Comment y remédier ?

Face à ces défis, le projet SANUVA déploie une série d’initiatives, guidées par une philosophie simple mais efficace : prévenir plutôt que guérir. En optimisant les conditions d’élevage, nous visons par exemple à réduire l’émergence et la propagation des maladies, ce qui se traduit par une diminution de l’utilisation des médicaments vétérinaires. Pour ce faire, nos équipes collaborent étroitement avec les familles paysannes pour améliorer les logements des animaux, leur alimentation et les normes d’hygiène. Nous encourageons ensuite la vaccination préventive et ne recommandons le traitement par médicament que lorsqu’il est absolument nécessaire. Pour appuyer les éleveurs et éleveuses et diffuser les bonnes pratiques, nous formons également des Agents de Proximité en Production et Santé Animale [APPSAI]. Leur formation est ancrée dans l’approche transdisciplinaire « One Health », qui promeut une vision holistique de la santé, pour améliorer de manière conjuguée les santés humaine, animale et environnementale.

Explorer des alternatives

La riche biodiversité de la région offre un potentiel important de remèdes alternatifs aux médicaments. Toutefois, naturel n’étant pas toujours synonyme d’inoffensif, un binôme d’étudiants franco-malgache à réalisé une étude rigoureuse pour identifier les plantes les plus adaptées pour les soins. Grâce à ces recherches, plusieurs remèdes ont été élaborés et seront prochainement diffusés sur le terrain.
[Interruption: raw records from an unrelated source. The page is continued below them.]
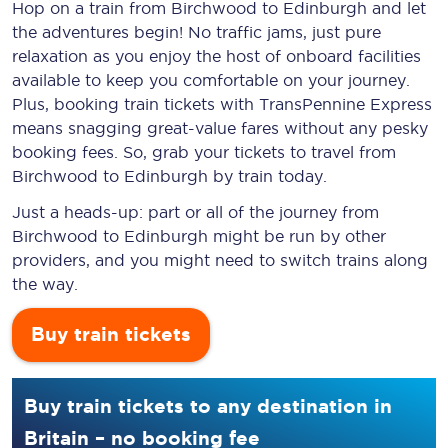
Hop on a train from Birchwood to Edinburgh and let
the adventures begin! No traffic jams, just pure
relaxation as you enjoy the host of onboard facilities
available to keep you comfortable on your journey.
Plus, booking train tickets with TransPennine Express
means snagging
great-value
fares without any pesky
booking fees. So, grab your tickets to travel from
Birchwood to Edinburgh by train today.
Just a heads-up: part or all of the journey from
Birchwood to Edinburgh might be run by other
providers, and you might need to switch trains along
the way.
Buy train tickets
Buy train tickets to any destination in
Britain – no booking fee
En parallèle, notre partenaire Agrisud a mis au point diverses recettes de biofertilisants et de biopesticides, en vue de diffuser largement les plus efficaces et diminuer l’usage de pesticides de synthèse.
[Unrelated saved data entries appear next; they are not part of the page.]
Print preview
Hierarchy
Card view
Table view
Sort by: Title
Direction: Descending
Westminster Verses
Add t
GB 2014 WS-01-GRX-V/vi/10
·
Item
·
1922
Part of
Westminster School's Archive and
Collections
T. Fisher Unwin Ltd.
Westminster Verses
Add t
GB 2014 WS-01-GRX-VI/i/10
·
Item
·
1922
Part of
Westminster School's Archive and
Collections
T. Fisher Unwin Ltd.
Comme l’explique Sabine Patricot, vétérinaire responsable du pôle élevage et santé animale chez AVSF, « travailler les volets médicaments vétérinaires et pesticides de concert est essentiel pour s’inscrire dans une démarche globale de transition agroécologique des exploitations et des territoires ». C’est dans cette perspective que s’inscrivait une formation dispensée par les équipes d’AVSF en novembre 2022 à Antsirabe, réunissant une trentaine d’acteurs locaux et de partenaires du projet. L’alternance de sessions en salle et de visites d’exploitations a permis de recueillir de précieuses informations sur les pratiques en viqueur et de stimuler des échanges fructueux.

Avec le projet SANUVA, AVSF et ses partenaires aspirent donc à élaborer avec les familles paysannes des solutions durables pour améliorer leurs rendements sur le long terme, tout en préservant leur santé et celle de la planète.